5.5 Unless having first completely paid the price to MENEGHETTI, the Client undertakes not to grant the product as securities. The non-performance of this obligation by the Client shall give a termination right to MENEGHETTI.

6.(Retention of title – no acts of disposition)

6.1 In case of payment by instalments, the delivered products shall be in the ownership of MENEGHETTI till the complete payment of the price; the Client therefore undertakes to keep the products in perfect conditions of conservation and saleability. The Client authorises MENEGHETTI to accomplish, at the Client’s expenses, any formality which is necessary in order to oppose the retention of title to third parties.
6.2 The lacking payment of one single instalment exceeding the tolerance prescribed by Article 1525 of the Italian Civil Code (one eight of the price) shall determine the forfeiture of the benefit of time and it shall give to MENEGHETTI the termination right pursuant to Article 1526 of the Italian Civil Code.
6.3 In case of payment by instalments, should the delivered products be affected by possible enforcement measures taken by third parties, notwithstanding their proper names, the Client shall immediately communicate it to MENEGHETTI by return receipt registered letter. Lacking said communication, MENEGHETTI shall have the right to immediately terminate the Agreement.
6.4 In case of termination of the Agreement under article 6.2 or under article 6.3, MENEGHETTI shall have the right to acquire the paid instalment/s as indemnification and equal compensation for the use of the products. The above provision shall affect in no manner whatsoever the right of MENEGHETTI to claim for further damages.

7.(Warranties and claims)

7.1 MENEGHETTI warrants the absence of any vices and/or defects in the products in accordance with the applicable law. If the possible Clients’ claims as to the existence of vices/defects in the products are well-founded and accepted by MENEGHETTI in the warranty period, MENEGHETTI shall repair the vice/defective products for free, by delivering them EX Works (EXW, Incoterms ® 2010) – MENEGHETTI’s administrative office in 36061 Bassano del Grappa (Vicenza, Italy), Via Rambolina no. 5. It is agreed that the warranty here above is limited to the vices/defects of the products expressly acknowledged and accepted by MENEGHETTI.
7.2 Under penalty of cancellation of the warranty, the Client shall notify in writing, by registered letter with return receipt, the found vices/defects within and no later than 8 (eight) days as from the delivery date, or, in case of hidden vices/defects, within and no later than 8 (eight) days as from the date of the relevant discovery. The burden of the proof as to the date of the discovery shall be borne by the Client.
7.3 The warranty shall be excluded if the vices and/or the defects communicated by the Client have been determined by the following causes: (i) mistakes in the information and/or in the technical data provided to MENEGHETTI by the Client in accordance to article 2.3; (ii) repairs, alterations and/or modifications of the products which have not been previously authorised in writing by MENEGHETTI; (iii) storage and/or safekeeping of the products in places and/or with modalities inadequate for their perfect conservation; (iv) any other cause which cannot be directly ascribed to MENEGHETTI.

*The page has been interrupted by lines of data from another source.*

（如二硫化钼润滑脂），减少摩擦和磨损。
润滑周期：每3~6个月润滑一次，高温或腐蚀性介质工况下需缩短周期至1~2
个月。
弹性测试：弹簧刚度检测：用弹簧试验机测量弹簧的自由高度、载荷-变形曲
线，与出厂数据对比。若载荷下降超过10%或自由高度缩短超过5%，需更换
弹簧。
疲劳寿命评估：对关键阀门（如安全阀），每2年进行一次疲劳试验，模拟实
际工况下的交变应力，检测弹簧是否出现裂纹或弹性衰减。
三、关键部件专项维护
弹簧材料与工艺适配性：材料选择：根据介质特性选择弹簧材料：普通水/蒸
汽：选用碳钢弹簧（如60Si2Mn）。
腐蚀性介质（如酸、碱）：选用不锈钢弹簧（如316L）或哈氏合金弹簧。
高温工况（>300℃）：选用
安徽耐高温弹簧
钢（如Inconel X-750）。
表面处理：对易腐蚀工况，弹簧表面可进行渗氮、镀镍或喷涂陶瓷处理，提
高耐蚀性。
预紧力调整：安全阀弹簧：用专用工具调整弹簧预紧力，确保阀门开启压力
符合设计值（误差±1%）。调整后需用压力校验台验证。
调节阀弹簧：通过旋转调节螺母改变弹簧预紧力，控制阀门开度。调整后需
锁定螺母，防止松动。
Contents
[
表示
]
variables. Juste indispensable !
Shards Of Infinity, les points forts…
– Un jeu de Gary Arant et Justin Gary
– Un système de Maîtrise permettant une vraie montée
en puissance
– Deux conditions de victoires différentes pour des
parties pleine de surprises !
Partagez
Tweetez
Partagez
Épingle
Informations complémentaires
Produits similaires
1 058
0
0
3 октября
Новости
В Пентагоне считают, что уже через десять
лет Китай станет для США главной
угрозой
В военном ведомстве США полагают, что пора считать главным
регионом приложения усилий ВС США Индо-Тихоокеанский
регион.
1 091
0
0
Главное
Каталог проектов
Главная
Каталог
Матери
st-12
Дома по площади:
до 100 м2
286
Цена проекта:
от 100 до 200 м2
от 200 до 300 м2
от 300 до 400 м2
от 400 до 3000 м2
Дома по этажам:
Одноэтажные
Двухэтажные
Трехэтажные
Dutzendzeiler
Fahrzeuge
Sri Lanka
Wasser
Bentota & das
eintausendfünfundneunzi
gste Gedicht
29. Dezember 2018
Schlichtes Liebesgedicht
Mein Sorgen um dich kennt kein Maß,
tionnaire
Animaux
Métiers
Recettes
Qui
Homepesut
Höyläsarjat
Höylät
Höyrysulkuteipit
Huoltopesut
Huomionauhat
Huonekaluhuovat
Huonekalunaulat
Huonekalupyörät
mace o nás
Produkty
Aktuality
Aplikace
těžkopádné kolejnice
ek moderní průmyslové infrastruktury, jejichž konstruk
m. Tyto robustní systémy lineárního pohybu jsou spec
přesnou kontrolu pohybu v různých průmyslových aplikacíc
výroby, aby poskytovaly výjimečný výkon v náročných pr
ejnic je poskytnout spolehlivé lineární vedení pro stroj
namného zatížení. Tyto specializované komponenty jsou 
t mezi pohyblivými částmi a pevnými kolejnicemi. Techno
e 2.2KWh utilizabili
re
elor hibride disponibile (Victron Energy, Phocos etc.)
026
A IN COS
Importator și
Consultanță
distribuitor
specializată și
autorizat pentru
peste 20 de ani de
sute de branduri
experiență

In the pre-contractual phase and/or in the performance of its obligations, MENEGHETTI may transmit to the Client some information or data having a strictly confidential nature and related to the products, such as, without limitation of the foregoing, preliminary projects, software, processing, methods, procedures and corresponding sketches, inventions, instructions manuals, techniques and related technologies, marketing plans (“Confidential Information”). By the Acceptance, the Client undertakes to receive and to keep the Confidential Information as confidential and secret. The Client undertakes not to reproduce, disclose, or in any way use – whether directly or indirectly – the Confidential Information, whether for its purposes or for third parties’ purposes. The Client undertakes to perform the confidentiality obligations under this article also on behalf of its shareholders/quotaholders, employees, managers, directors, consultants, agents or other subjects linked to and/or dependent upon the Client, also on an occasional basis, to whom the Confidential Information may be disclosed. The Client undertakes to return to MENEGHETTI the Confidential Information as soon as the Client does not need them anymore and, in any case, when MENEGHETTI so requires in writing. The Client undertakes not to make any copy, not even an electronic copy, of the Confidential Information, nor in whole nor in part. The Client expressly acknowledge the importance of the Confidential Information for MENEGHETTI’s activity and therefore the Client acknowledges that any and all violation of the confidentiality obligations under this article leads not only to a contractual breach, but also to an act of unfair competition. No provisions of these General Conditions of Sale may, directly or indirectly, entitle the Client to any rights or interests whatsoever on the Confidential Information. The Client undertakes to abstain from filing any patent application and/or model application which involves the Confidential Information. Should the Client breach the confidentiality obligations under this article, the Client shall pay to MENEGHETTI all the relevant damages.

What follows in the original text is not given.